**What this task involves**. With the pictures left out, write out exactly the lines of the listing below that run from the line with "τα επικίνδυνα ερπετά" through the line with "築 □鉄筋コンクリート造地上１１階建て □古久根建設施工".

**Data records**.
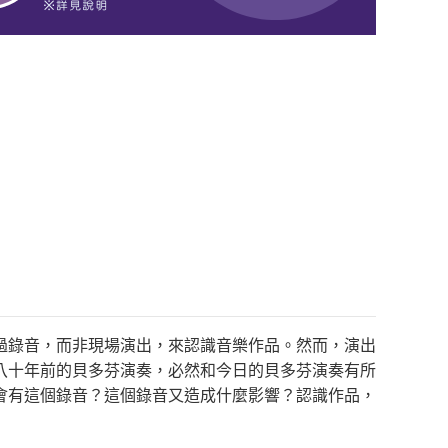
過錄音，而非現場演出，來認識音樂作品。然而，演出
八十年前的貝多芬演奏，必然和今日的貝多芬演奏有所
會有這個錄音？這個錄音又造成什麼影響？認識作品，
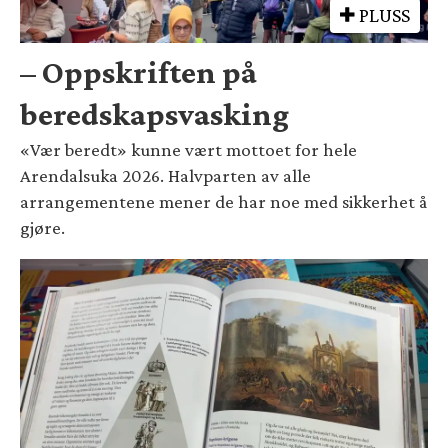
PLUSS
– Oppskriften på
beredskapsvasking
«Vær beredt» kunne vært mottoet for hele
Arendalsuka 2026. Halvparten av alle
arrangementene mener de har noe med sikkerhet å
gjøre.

--

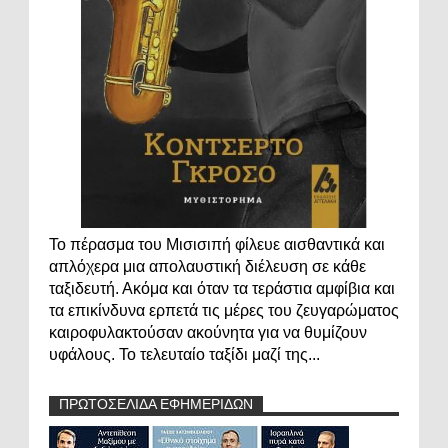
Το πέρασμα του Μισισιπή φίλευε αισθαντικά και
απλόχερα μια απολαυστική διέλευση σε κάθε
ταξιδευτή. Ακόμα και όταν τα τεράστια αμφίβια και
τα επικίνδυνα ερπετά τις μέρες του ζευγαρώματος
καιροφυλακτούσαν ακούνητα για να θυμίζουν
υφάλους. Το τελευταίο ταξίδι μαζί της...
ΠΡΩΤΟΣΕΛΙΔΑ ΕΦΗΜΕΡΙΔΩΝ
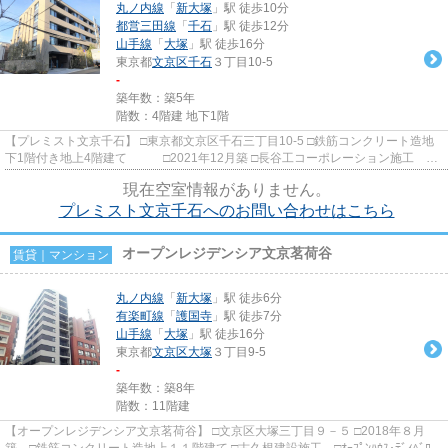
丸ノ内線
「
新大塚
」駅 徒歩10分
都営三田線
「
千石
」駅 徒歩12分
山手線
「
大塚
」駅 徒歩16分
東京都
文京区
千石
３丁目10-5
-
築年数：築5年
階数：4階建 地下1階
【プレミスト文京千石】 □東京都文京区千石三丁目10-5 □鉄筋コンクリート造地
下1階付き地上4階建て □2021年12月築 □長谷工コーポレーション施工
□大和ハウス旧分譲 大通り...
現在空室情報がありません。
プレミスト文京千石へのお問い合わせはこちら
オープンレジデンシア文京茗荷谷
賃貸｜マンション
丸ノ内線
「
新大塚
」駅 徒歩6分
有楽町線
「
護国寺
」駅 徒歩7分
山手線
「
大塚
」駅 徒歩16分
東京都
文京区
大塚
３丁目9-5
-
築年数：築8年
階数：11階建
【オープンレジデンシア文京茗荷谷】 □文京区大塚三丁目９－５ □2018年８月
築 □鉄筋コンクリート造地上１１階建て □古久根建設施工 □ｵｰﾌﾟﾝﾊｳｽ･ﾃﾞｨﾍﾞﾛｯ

**Result of the task**.
τα επικίνδυνα ερπετά τις μέρες του ζευγαρώματος
καιροφυλακτούσαν ακούνητα για να θυμίζουν
υφάλους. Το τελευταίο ταξίδι μαζί της...
ΠΡΩΤΟΣΕΛΙΔΑ ΕΦΗΜΕΡΙΔΩΝ
丸ノ内線
「
新大塚
」駅 徒歩10分
都営三田線
「
千石
」駅 徒歩12分
山手線
「
大塚
」駅 徒歩16分
東京都
文京区
千石
３丁目10-5
-
築年数：築5年
階数：4階建 地下1階
【プレミスト文京千石】 □東京都文京区千石三丁目10-5 □鉄筋コンクリート造地
下1階付き地上4階建て □2021年12月築 □長谷工コーポレーション施工
□大和ハウス旧分譲 大通り...
現在空室情報がありません。
プレミスト文京千石へのお問い合わせはこちら
オープンレジデンシア文京茗荷谷
賃貸｜マンション
丸ノ内線
「
新大塚
」駅 徒歩6分
有楽町線
「
護国寺
」駅 徒歩7分
山手線
「
大塚
」駅 徒歩16分
東京都
文京区
大塚
３丁目9-5
-
築年数：築8年
階数：11階建
【オープンレジデンシア文京茗荷谷】 □文京区大塚三丁目９－５ □2018年８月
築 □鉄筋コンクリート造地上１１階建て □古久根建設施工 □ｵｰﾌﾟﾝﾊｳｽ･ﾃﾞｨﾍﾞﾛｯ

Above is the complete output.